After a shout-out from one of the Internet’s superstar vloggers, Natasha “Tash” Zelenka finds herself and her obscure, amateur web series, Unhappy Families, thrust into the limelight: She’s gone viral.

This book was the perfect read for my spring break from school. I needed it. It was a fun read. The characters were vibrant, the plot and idea of how someone can become internet famous overnight is something that’s real and insane in this day and age. We’ve all watched some sort of web series on youtube from Camilla to Frankenstein MD. We all know how they can become a thing and take flight overnight due to social media and fan followings.

But the best part of this read was this: Tash is Asexual. And her portrayal of Asexual was actually dead on. I would know, I fall on the Ace Spectrum myself. Admittedly, I was both terrified and horribly excited when I was approved to read this ARC. And admittedly, I’m so happy it happened. Because I can come out and tell other people who are Ace that this book did good. Her thoughts and worries are the same as many of us face and fear facing. Her relationships with different characters are complicated and she isn’t even overly sure how to share the truth with them, which we learn was understandable due to a rather horrible experience with someone when she does tell them.

All and all, this book was well written and simply fun. It follows an amazing and beautiful friendship, a summer of fun, but also deals with hard truths that comes with growing up. The flow of this book is beautiful and there never seems to be a dull moment in it. I honestly ate this book up and couldn’t bring myself to put it down, even falling asleep while reading it more than once because I simply needed to know more but my mind simply couldn’t stay on any longer and had to flip back to where I could clearly remember reading before the dozing started.

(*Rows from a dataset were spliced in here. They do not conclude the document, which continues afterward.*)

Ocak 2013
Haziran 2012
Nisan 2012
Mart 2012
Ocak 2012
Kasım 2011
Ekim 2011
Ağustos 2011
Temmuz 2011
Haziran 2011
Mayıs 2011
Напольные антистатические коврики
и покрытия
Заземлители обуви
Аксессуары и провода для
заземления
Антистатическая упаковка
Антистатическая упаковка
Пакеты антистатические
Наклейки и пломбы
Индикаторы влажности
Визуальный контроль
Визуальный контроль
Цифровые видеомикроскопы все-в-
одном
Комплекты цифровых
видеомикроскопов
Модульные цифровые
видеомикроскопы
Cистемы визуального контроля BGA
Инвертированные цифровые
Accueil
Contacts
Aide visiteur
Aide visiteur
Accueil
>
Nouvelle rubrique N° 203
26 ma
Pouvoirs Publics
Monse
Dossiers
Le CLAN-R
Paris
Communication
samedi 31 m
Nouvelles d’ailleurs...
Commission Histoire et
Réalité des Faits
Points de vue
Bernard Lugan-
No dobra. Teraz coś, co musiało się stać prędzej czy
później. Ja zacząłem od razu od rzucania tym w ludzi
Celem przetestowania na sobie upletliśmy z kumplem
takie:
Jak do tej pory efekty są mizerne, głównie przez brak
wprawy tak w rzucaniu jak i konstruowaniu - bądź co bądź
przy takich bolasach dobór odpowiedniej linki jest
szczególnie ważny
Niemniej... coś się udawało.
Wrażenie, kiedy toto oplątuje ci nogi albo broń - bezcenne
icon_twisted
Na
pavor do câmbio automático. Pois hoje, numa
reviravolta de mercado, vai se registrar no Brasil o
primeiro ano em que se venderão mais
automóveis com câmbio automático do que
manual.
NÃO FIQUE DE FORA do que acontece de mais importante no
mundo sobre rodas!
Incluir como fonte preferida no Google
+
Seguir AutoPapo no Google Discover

I highly recommend it if you need a light read or a summer read. Yes, there are some tough things that pop up, but I think it was handled well, surprisingly. That and the fact fame sadly comes with a price when the internet has so many trolls and haters out there. The friendship in this book was pure magic and it does make you look back at your own time in high school and wonder why you haven’t accomplished half as much as these kids. But hey, some of us spent our summers being lazy.